┏━━

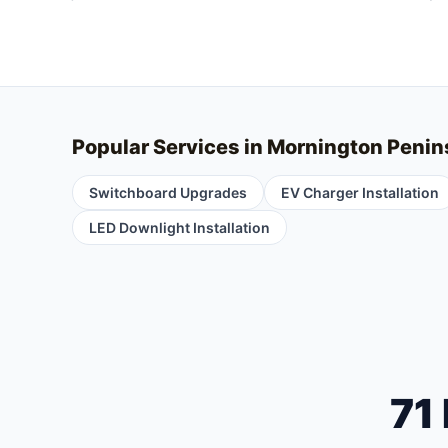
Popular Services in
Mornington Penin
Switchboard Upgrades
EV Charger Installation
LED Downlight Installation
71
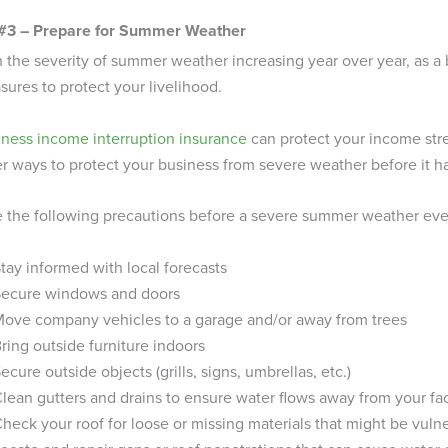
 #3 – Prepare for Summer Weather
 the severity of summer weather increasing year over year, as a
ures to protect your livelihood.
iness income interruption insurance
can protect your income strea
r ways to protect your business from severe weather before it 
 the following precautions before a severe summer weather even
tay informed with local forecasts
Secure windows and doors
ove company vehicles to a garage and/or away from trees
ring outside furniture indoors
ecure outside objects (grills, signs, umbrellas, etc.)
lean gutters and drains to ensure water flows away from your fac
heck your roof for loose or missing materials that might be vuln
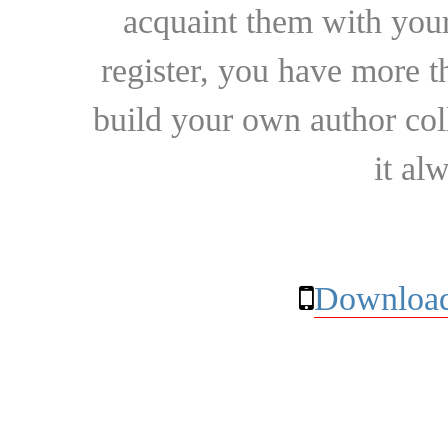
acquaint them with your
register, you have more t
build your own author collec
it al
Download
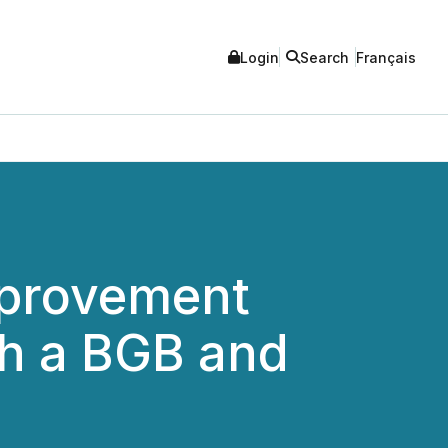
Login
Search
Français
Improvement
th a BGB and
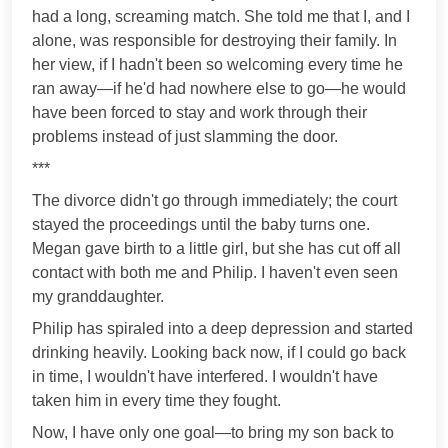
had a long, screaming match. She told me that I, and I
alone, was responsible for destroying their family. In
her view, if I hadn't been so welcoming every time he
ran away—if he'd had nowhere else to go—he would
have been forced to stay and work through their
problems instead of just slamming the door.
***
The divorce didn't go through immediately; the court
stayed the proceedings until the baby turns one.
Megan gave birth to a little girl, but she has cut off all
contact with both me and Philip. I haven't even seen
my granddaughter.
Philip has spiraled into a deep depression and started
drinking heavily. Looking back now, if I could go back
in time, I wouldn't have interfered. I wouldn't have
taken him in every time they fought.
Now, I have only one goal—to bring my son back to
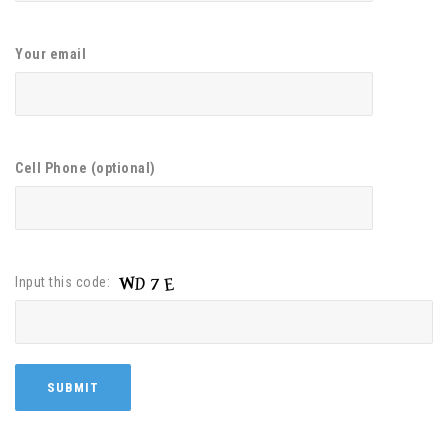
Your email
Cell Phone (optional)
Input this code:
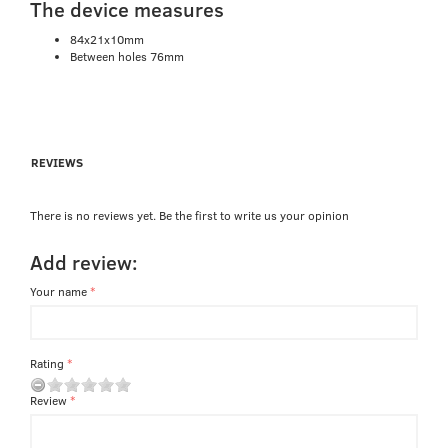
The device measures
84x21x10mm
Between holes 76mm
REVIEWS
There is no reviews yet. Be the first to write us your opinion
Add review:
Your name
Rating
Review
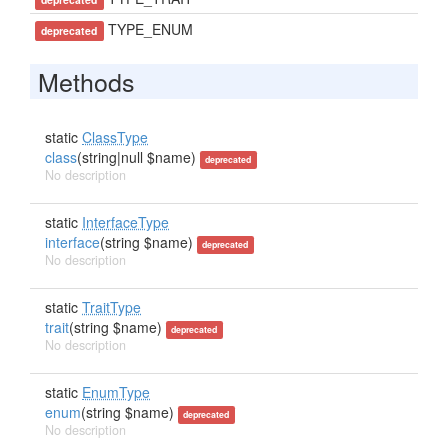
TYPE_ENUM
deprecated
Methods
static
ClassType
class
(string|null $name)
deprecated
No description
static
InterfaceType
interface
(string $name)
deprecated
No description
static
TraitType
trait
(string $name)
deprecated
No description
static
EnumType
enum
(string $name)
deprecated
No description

┗━━
┏━━

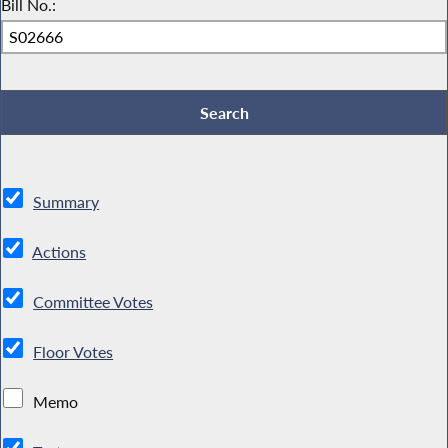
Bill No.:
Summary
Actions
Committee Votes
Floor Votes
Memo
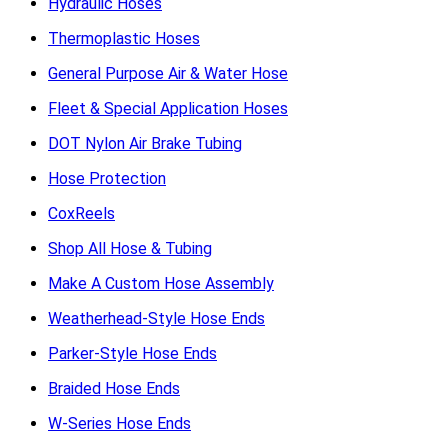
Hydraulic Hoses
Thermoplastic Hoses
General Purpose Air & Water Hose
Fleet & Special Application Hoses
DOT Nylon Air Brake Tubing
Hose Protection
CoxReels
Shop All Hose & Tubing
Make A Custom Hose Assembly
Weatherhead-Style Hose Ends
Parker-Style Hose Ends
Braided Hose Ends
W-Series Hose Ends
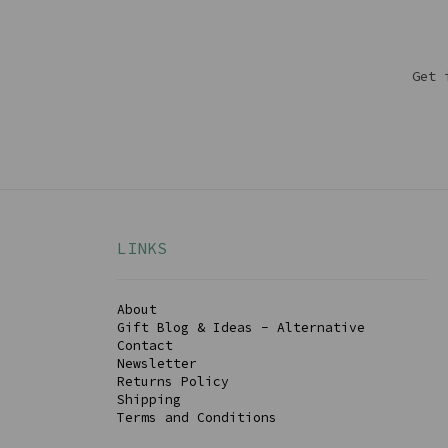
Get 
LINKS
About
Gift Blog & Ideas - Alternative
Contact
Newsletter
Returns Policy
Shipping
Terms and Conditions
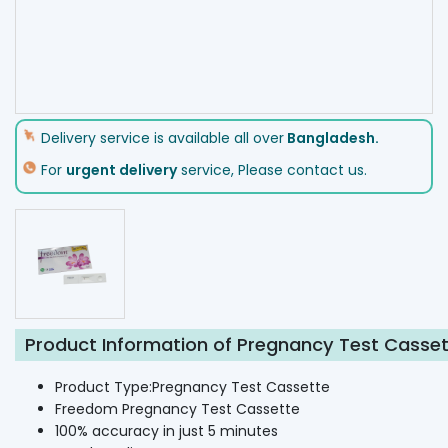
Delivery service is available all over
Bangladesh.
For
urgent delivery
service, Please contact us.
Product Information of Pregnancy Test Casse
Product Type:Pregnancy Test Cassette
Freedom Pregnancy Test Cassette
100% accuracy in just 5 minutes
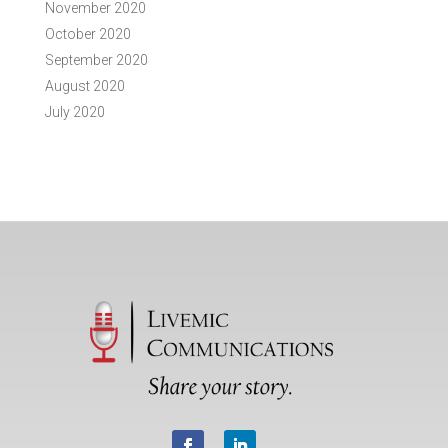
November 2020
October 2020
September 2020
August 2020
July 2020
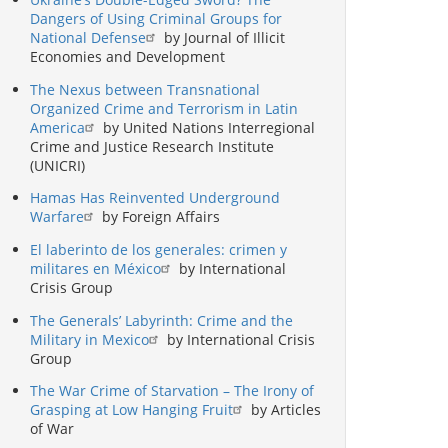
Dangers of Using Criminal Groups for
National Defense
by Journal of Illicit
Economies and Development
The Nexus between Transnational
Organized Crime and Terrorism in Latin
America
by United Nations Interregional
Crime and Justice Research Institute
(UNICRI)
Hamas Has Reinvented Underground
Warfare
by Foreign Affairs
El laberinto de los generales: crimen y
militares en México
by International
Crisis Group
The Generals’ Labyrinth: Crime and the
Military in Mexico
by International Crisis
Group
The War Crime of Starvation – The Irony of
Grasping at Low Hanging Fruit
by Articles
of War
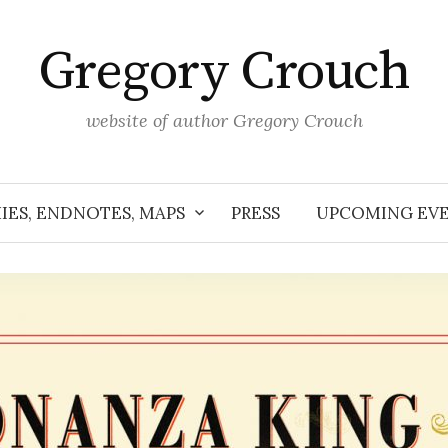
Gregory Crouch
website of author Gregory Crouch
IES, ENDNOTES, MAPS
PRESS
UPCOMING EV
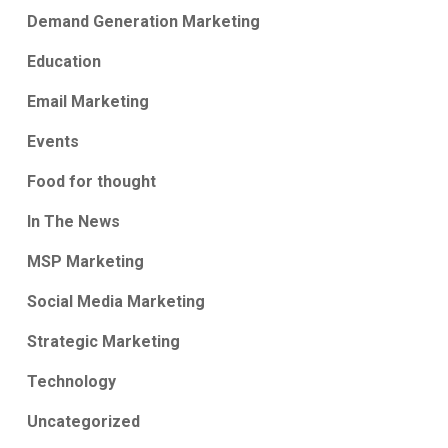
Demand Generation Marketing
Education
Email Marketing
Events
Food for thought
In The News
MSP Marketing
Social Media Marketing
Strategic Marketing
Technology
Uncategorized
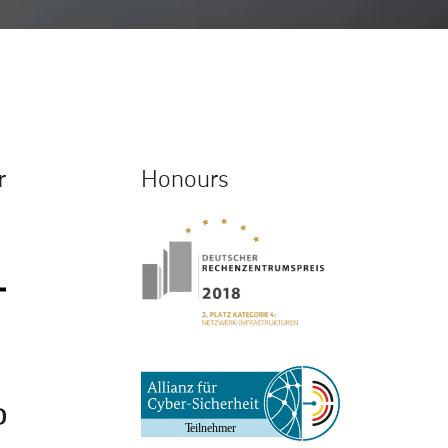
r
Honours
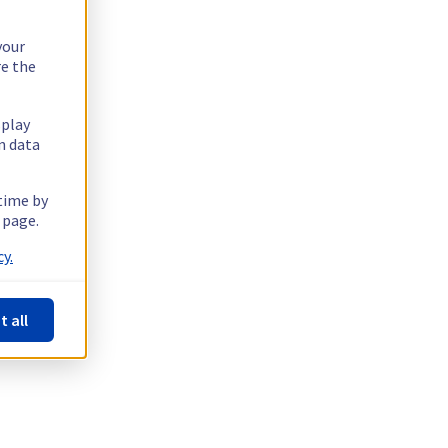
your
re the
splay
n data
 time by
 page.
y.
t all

┗━━
┏━━

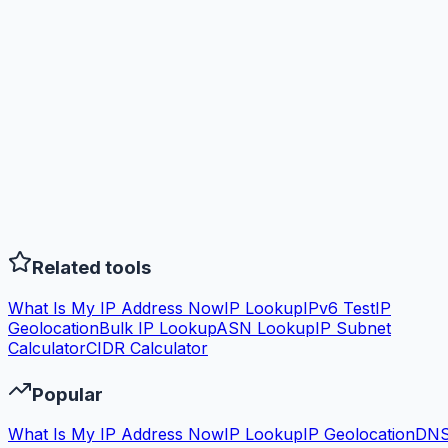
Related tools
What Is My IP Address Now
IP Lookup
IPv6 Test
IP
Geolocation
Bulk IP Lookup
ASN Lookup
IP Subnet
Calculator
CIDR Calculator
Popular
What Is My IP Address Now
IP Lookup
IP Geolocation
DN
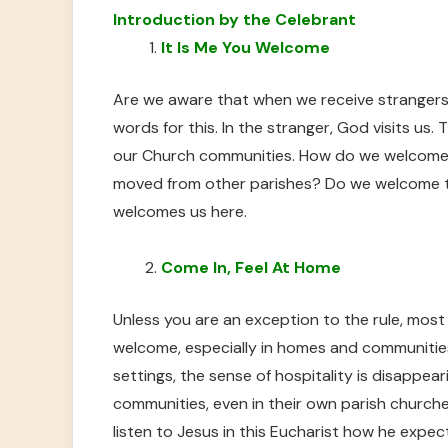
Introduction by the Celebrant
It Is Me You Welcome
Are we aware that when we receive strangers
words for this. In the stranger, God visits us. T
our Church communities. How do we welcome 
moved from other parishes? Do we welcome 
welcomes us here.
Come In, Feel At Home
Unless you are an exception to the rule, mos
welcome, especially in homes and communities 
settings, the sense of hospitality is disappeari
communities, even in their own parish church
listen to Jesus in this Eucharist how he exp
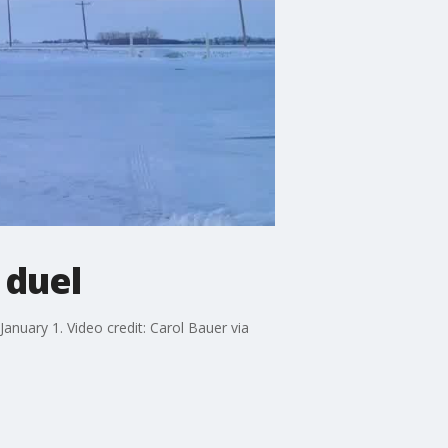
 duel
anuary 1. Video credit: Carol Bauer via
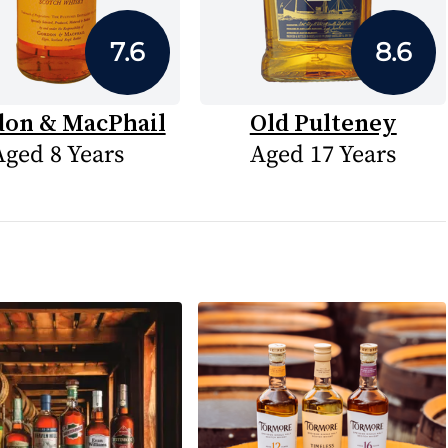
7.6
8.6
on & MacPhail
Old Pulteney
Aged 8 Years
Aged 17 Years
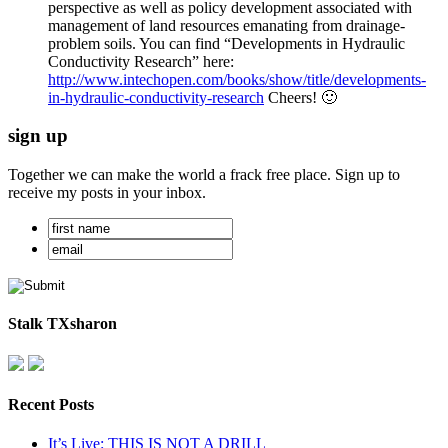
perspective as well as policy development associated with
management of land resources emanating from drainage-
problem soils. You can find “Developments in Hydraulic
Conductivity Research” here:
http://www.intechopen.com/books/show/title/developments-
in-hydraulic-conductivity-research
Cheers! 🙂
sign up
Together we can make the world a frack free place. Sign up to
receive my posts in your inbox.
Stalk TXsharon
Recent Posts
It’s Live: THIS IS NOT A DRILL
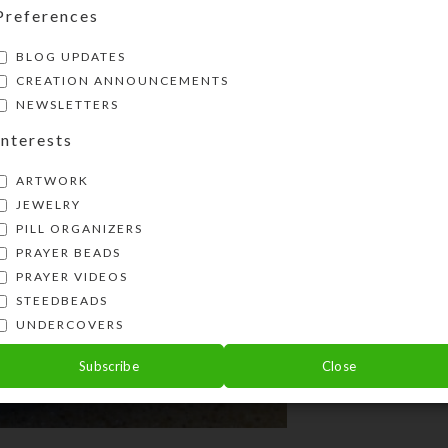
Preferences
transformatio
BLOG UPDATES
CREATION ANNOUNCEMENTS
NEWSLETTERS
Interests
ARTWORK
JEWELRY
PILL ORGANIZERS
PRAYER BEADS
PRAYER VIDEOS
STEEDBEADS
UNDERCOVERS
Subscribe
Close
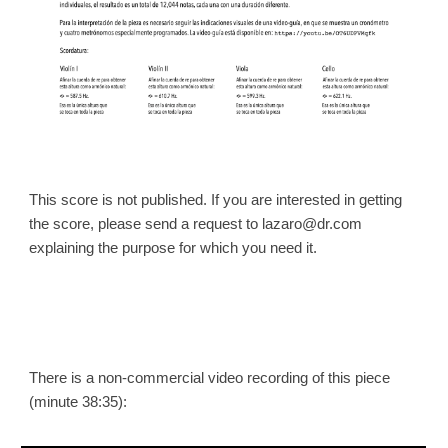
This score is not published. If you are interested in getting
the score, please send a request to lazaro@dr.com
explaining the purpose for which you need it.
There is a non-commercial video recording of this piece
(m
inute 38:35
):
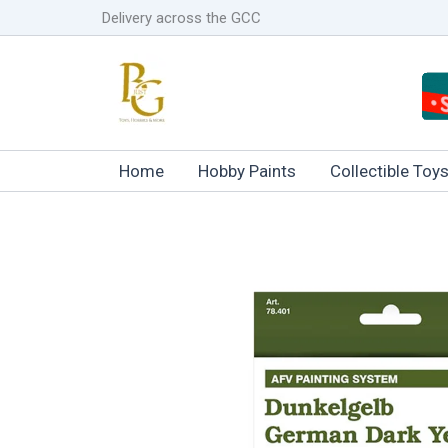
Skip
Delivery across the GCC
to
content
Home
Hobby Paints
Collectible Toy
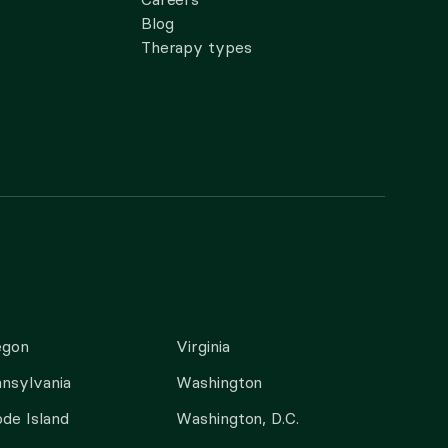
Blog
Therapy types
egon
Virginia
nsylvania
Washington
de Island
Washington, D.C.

┗━━

#### EXERCISE
From the records above, quote word for word only the lines beginning at the line that has "Popular Services in" and stopping after the line that has "lean gutters and". Omit the pictures.

#### OUTPUT
Popular Services in
Mornington Penin
Switchboard Upgrades
EV Charger Installation
LED Downlight Installation
71
 #3 – Prepare for Summer Weather
 the severity of summer weather increasing year over year, as a
ures to protect your livelihood.
iness income interruption insurance
can protect your income strea
r ways to protect your business from severe weather before it 
 the following precautions before a severe summer weather even
tay informed with local forecasts
Secure windows and doors
ove company vehicles to a garage and/or away from trees
ring outside furniture indoors
ecure outside objects (grills, signs, umbrellas, etc.)
lean gutters and drains to ensure water flows away from your fac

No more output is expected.